Minutemen: The Crucible -Chapter 17-


Chapter 1 Chapter 2 Chapter 3 Chapter 4 Chapter 5 Chapter 6 Chapter 7 Chapter 8 Chapter 9 Chapter 10 Chapter 11 Chapter 12 Chapter 13 Chapter 14 Chapter 15 Chapter 16

Minutemen: The Crucible

Chapter Seventeen: “The Life and Death of Tim McManus.”

McGoohan Hall
Harvard University
Boston, United North American Protectorate
September 1, 2552
Two months before the invasion of Earth

McGoohan Hall’s largest classroom was a hundred-seat cathedral designed to worship academia. Beige and baked red bricks towered over the students from every side, reaching up the impressive, ancient-looking domed ceilings. The progressive sunlight of each day sparkled through installed filters that in turn projected soothing, soft, inspiring rays of multi-colored light during the day and real-time constellations relative to the sky at night. To counteract the possibly distracting natural light display above, the ten tiers of evenly spaced workstations were all designed to focus the pupils’ attention down toward the stage-like lectern and the rail-thin professor behind its distinctly alter-like holograph projector.

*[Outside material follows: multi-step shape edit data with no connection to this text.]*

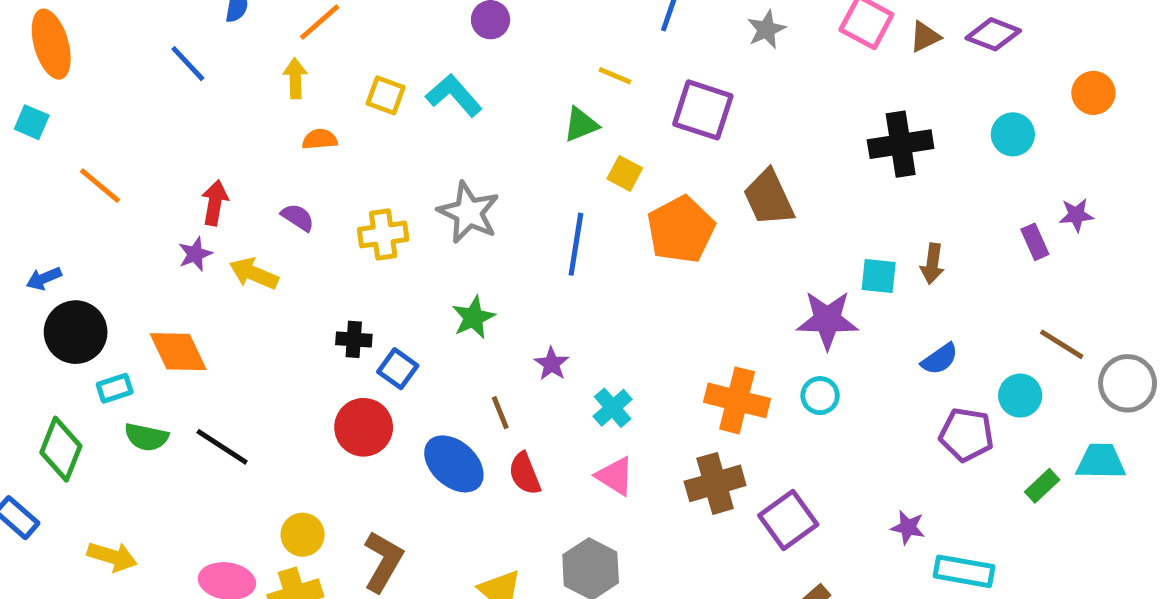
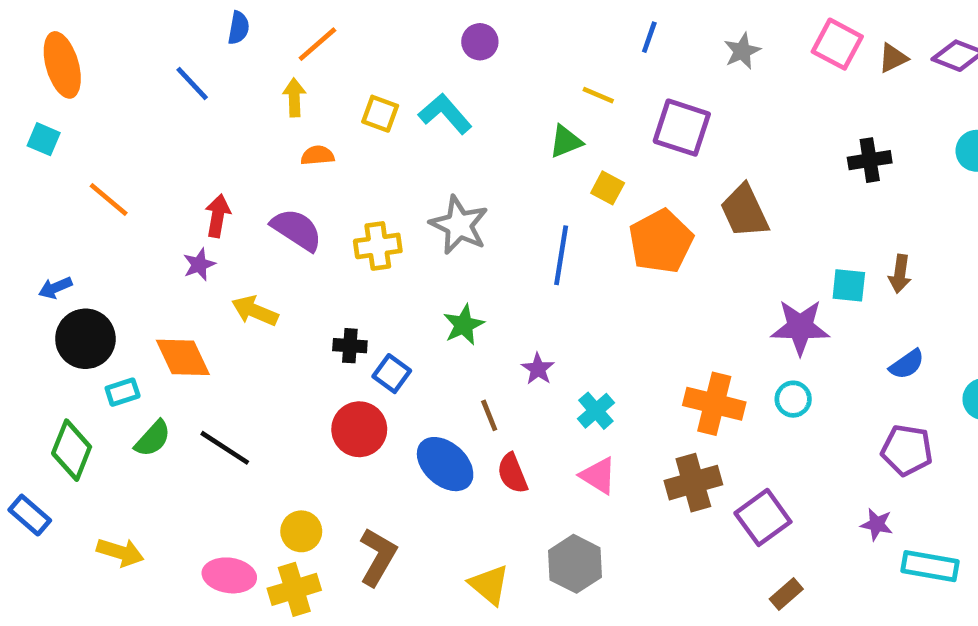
black cross: (901, 144) -> (870, 160), size x0.7
purple semicircle: (298, 217) -> (297, 230), size x1.6
yellow arrow: (254, 274) -> (255, 311), moved
purple pentagon: (966, 435) -> (907, 450), moved
green semicircle: (146, 437) -> (153, 439), turned -60

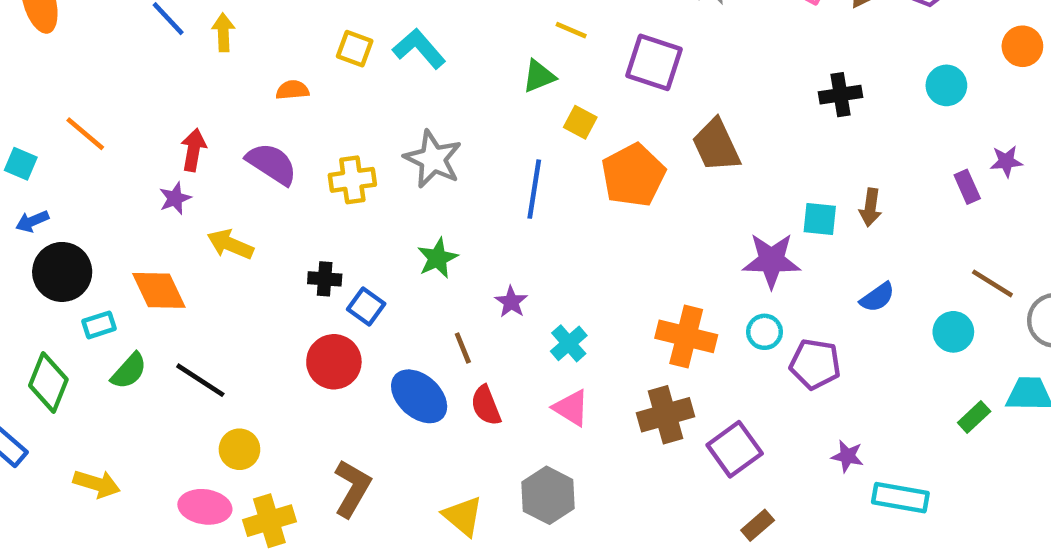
yellow arrow: (294, 97) -> (223, 32), moved
cyan square: (44, 139) -> (21, 164), moved
purple pentagon: (907, 450) -> (815, 364), moved
yellow circle: (301, 531) -> (239, 449), moved

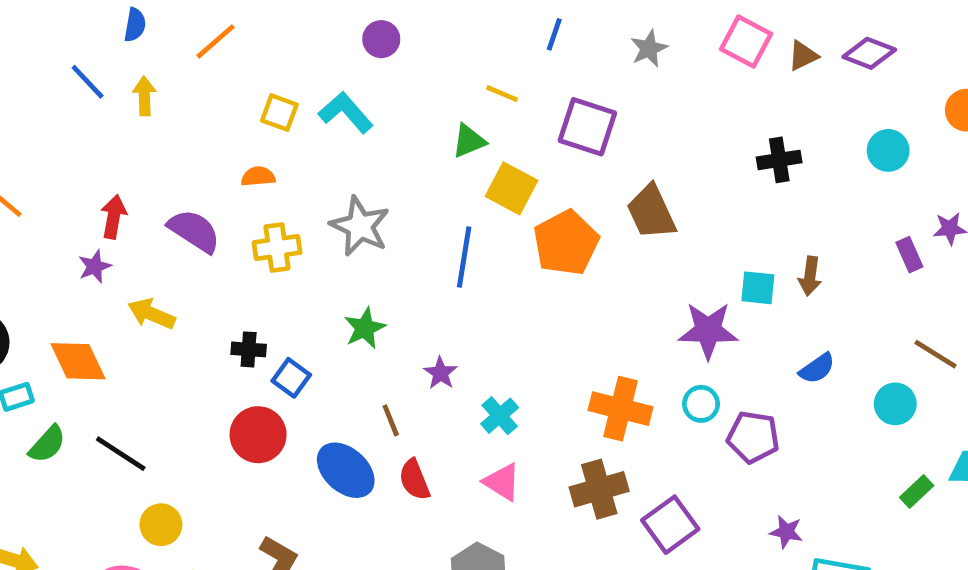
orange semicircle: (292, 90) -> (258, 176), moved
yellow square: (580, 122) -> (512, 188), size x1.5

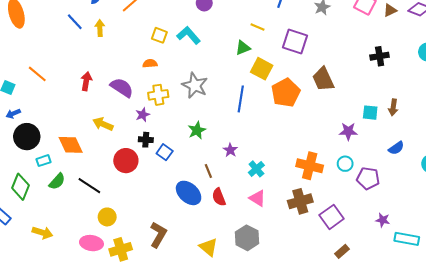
purple star: (95, 267) -> (143, 115), moved
purple star: (708, 330) -> (348, 131), size x0.7
red circle: (258, 435) -> (126, 161), moved

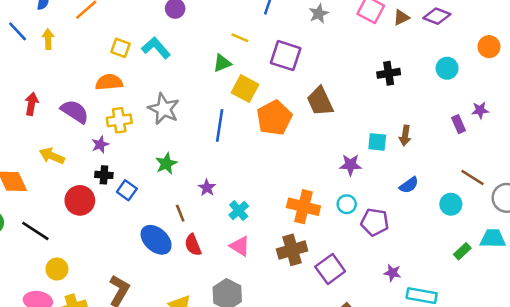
orange semicircle: (150, 63) -> (109, 82), size x1.5

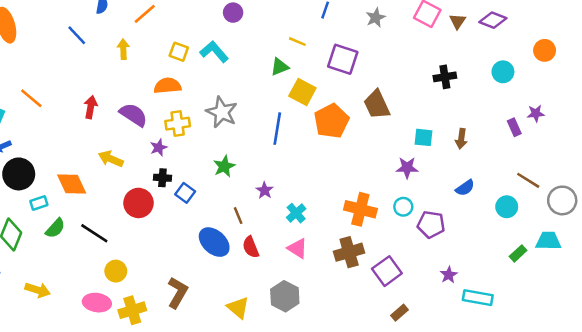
brown triangle: (401, 17) -> (458, 21), turned -30
yellow arrow: (48, 39) -> (123, 49), moved
cyan square: (377, 142) -> (423, 137), moved
purple star: (392, 273) -> (449, 275), turned 30

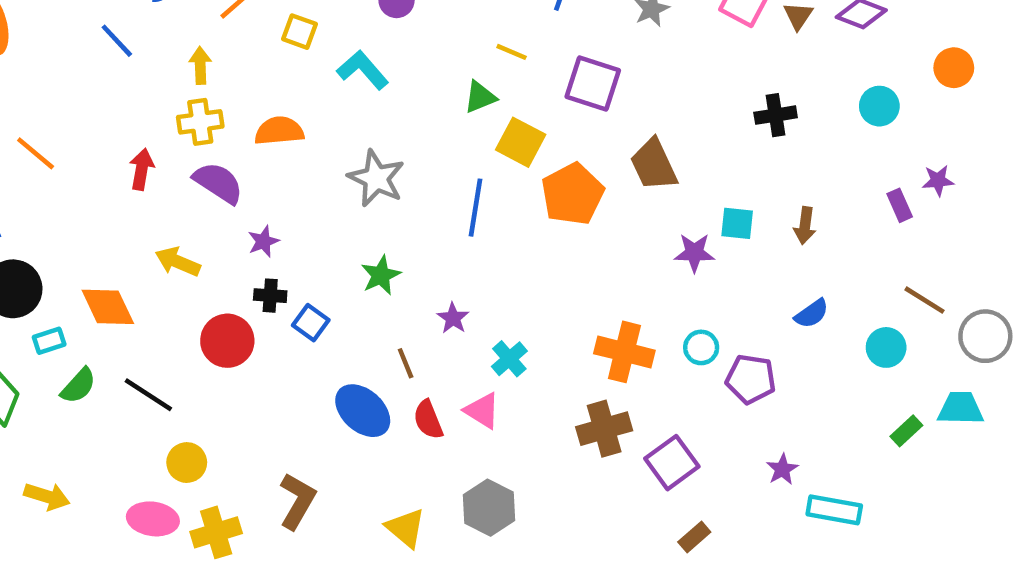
yellow square: (179, 52) -> (300, 32), moved
yellow cross: (178, 124) -> (200, 122), moved
purple star: (407, 168) -> (694, 253), moved
pink triangle: (297, 248) -> (482, 411), moved

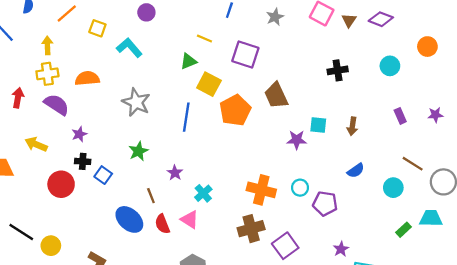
purple star: (938, 181) -> (435, 115), moved
black line: (148, 395) -> (21, 232), moved
yellow circle: (187, 463) -> (51, 246), moved

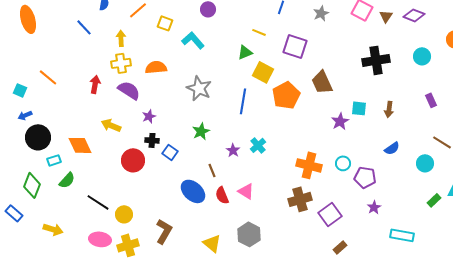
black cross: (338, 70) -> (376, 60), size x1.5
purple star: (297, 140) -> (340, 121), turned -30
cyan cross: (203, 193) -> (258, 145), moved
purple star: (341, 249) -> (374, 207), moved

The teacher’s knee-length formal jacket and bizarre white pants coupled with his hands and arms moving like some manic composer gave the class a more cultish feel, but Tim McManus was too busy thinking about beer.

The hazel-eyed Harvard Junior leaned back in his small leather chair, feeling the responsive nanomachines in the leather shimmy and move to make his new position as comfortable as possible. Tim tapped the stylus of his study tablet against a denim-sheathed knee to the beat of an unheard song and he sighed as he ruffled his long brown hair in anticipation of his emancipation.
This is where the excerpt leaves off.